Deine Spende für digitale Freiheitsrechte

Wir berichten über aktuelle netzpolitische Entwicklungen, decken Skandale auf und stoßen Debatten an. Dabei sind wir vollkommen unabhängig. Denn unser Kampf für digitale Freiheitsrechte finanziert sich zu fast 100 Prozent aus den Spenden unserer Leser:innen.

12 Ergänzungen

  1. Der Schlüsselaustausch findet beim BlackBerry (zumindest in der Enterprise-Variante) immerhin zwischen dem Endgerät und dem im Unternehmen betriebenen Server statt (auf Wunsch auch über die USB-Schnittstelle), so dass durchaus eine Ende-zu-Ende-Verschlüsselung erreicht werden kann. Ich kann mir deshalb nicht vorstellen, was sich die jeweiligen Regierungen von der Anwesenheit des RIM-Servers im eigenen Land versprechen (bei der Consumer-Variante sieht das anders aus).

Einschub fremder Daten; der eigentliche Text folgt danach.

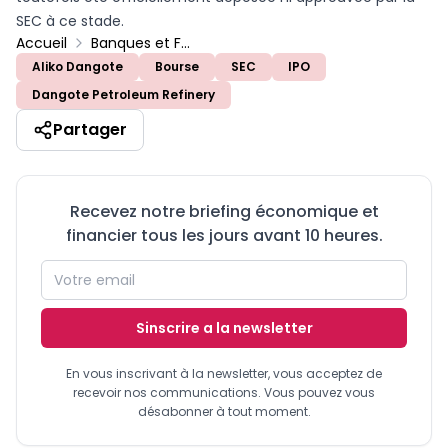
SEC à ce stade.
Accueil
Banques et Finance
Aliko Dangote
Bourse
SEC
IPO
Dangote Petroleum Refinery
Partager
Recevez notre briefing économique et
financier tous les jours avant 10 heures.
Sinscrire a la newsletter
En vous inscrivant à la newsletter, vous acceptez de
recevoir nos communications. Vous pouvez vous
désabonner à tout moment.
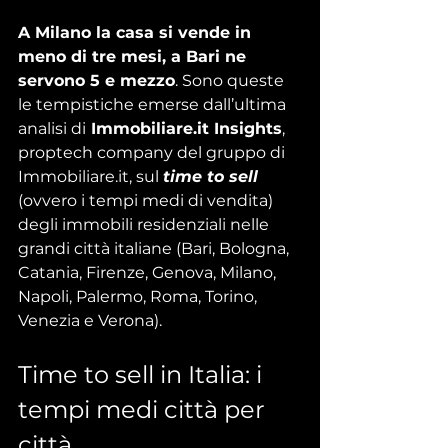
A Milano la casa si vende in 
meno di tre mesi, a Bari ne 
servono 5 e mezzo
. Sono queste 
le tempistiche emerse dall’ultima 
analisi di
Immobiliare.it
 Insights
, 
proptech company del gruppo di 
Immobiliare.it
, sul 
time to sell
(ovvero i tempi medi di vendita) 
degli immobili residenziali nelle 
grandi città italiane (Bari, Bologna, 
Catania, Firenze, Genova, Milano, 
Napoli, Palermo, Roma, Torino, 
Venezia e Verona).
Time to sell in Italia: i 
tempi medi città per 
città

    (OffTopic: Hey Leute, ich konnte erst das zehnte Captcha entziffern. Geht’s etwas einfacher?)

  2. Zitat: „Der falsche Schluss aus dieser Geschichte wäre es aber nun RIM als “die Guten” zu sehen.“

    Ach echt? Warum??

  3. Großartig, “Indien“ ist wahrscheinlich (leider) respektabel genug als das sich demnächst auch einheimische Politiker erblöden ähnliche Forderungen für Deutschland aufzustellen.

    Wobei: letzten Endes will man hierzulande mit de-mail doch auch nichts anderes erreichen als staatlichen Zugriff auf den Mailverkehr…

    (Zum OT von dentaku: Es wurde vor kurzem gezeigt, dass die Captchas von recaptcha inzwischen von Computern mit guten Treffer raten entziffert werden können. Wahrscheinlich ist die erhöhte Schwierigkeit die Reaktion darauf.)

  4. Schon interessant, dass ausgerechnet unser CDU Innenminister auf die Gefahren der Nutzerseite hinweist. Hätte eigentlich erwartet als Blackberry Nutzer auf die Liste der „Gefährder“ oder zumindest auf eine No-Flight Liste zu kommen.
    Trotzdem hoffe ich auf eine alternative zum Blackberry Push Dienst. Was Aufgaben und Termine angeht, leistet Funambol ja schon gute Dienste

  5. Verschlüsselung ist Vertrauenssache, und gute Krypto lässt einen die Schlüssel selber machen, wie es zum Beispiel bei GPG für Email und OTR für Instant Messaging der Fall ist.

    Theoretisch richtig, in der Praxis leider kaum verbreitet und falls vorhanden, eher kompliziert.

  6. Theoretisch richtig, in der Praxis leider kaum verbreitet und falls vorhanden, eher kompliziert.

    Off-the-Record ist kinderleicht einzurichten. Klar, man kann dann nicht mehr seinen quitsche-bunten ICQ-Client nutzen, sondern braucht Pidgin. Aber das nehme ich gerne in Kauf, wenn ich Meldungen wie diese lese.

  7. Off-the-Record ist kinderleicht einzurichten. Klar, man kann dann nicht mehr seinen quitsche-bunten ICQ-Client nutzen, sondern braucht Pidgin.

    Es gibt auch vernueftige Messanger die OTR beherschen (Kopete, Miranda, …)*

    *Achtung dieser Beitrag enthaelt eine Meinung.

  8. It is perfect time to make some plans for the future and it is time to be happy. I’ve read this post and if I could I want to suggest you some interesting things or advice. Maybe you can write next articles referring to this article. I want to read more things about it!
    d3 gold http://www.d3boy.com

Dieser Artikel ist älter als ein Jahr, daher sind die Ergänzungen geschlossen.